Surprisingly, storing a game (with all moves) can take less space than encoding a single board. This is because you can effectively encode a move in a single byte (as there are less than 255 moves possible in each position). Applying compression to the resulting binary string will allow you to reduce the space even more.
And shameless plug: Using this encoding, I'm storing millions of games on https://www.chessmonitor.com/ There you can link your Chess.com or Lichess account and view all kind of statistics of your games.
...but I was more impressed by the Atari 2600 chess game which had castling and en passant. Having 256 bytes seems like a good excuse to leave out such nonsense.
FTA: “But they don’t account for the majority of what I’m storing, which are PGNs.”
If they’re storing chess games, why do they try to compress individual moves?

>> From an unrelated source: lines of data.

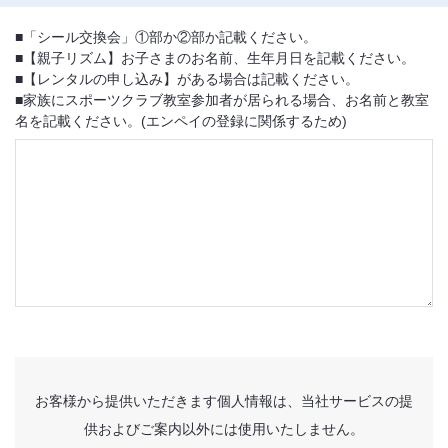
■「シール交換会」①部か②部か記載ください。
■【親子リズム】お子さまのお名前、生年月日を記載ください。
■【レンタルの申し込み】がある場合は記載ください。
■家族にスポーツクラブ教室参加者が居られる場合、お名前と教室
名を記載ください。(エンペイの登録に関係するため)
お客様から提供いただきます個人情報は、当社サービスの提
供およびご案内以外には使用いたしません。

If you compress games, you can get much better compression. For example, in any board position, deterministically order all legal moves (they’re already ignoring some illegal moves in their setup, so I think ignoring all is within the rules of the game), and write down the number of the move made.
At game start, that will be an integer between 1 and 20 (16 different pawn moves, 4 different knight moves). Black’s reply similarly will be an integer between 1 and 20. For white’s second move, the maximum will depend on the first move.
To compress an entire game, use arithmetic encoding (https://en.wikipedia.org/wiki/Arithmetic_coding). If there are, on average, n legal moves per position, that will use 2log n bits per move.
https://www.chessprogramming.org/Chess_Position: “The maximum number of moves per chess position seems 218”, so that will give you less than 8 bits per move. In real life, it probably will be less than 6.
The only reason I see why this wouldn’t be an option is performance. Decoding would require move generation and thus be more complex.
To improve on that, make a deterministic predictor of how likely moves are and use that to improve on the arithmetic encoder. That probably isn’t worth it, though because of the increased decoding complexity.
Fitting a chess game state in 128 bytes is for sure doable; what is really impressive is being able to use the same memory not just for the current position, but also to compute the next moves in a decent way.
This is a great example of how you can trade time for space. There’s no reason you couldn’t do the same thing for chess, except it would take, er, quite a bit of disk space…
I published a blog post on this https://triplehappy.wordpress.com/2015/10/26/chess-move-comp... when I worked on the problem for my own chess GUI, it got some traction on hacker news. Funnily the Lichess blog post about their algorithm links to my article. Those guys are clearly much smarter than me - they jump straight to the optimal scheme without the painstaking exposition (and thinking) I needed :-) Basically about 2 bits per move is the best you can hope for, with aggressive and slow compression.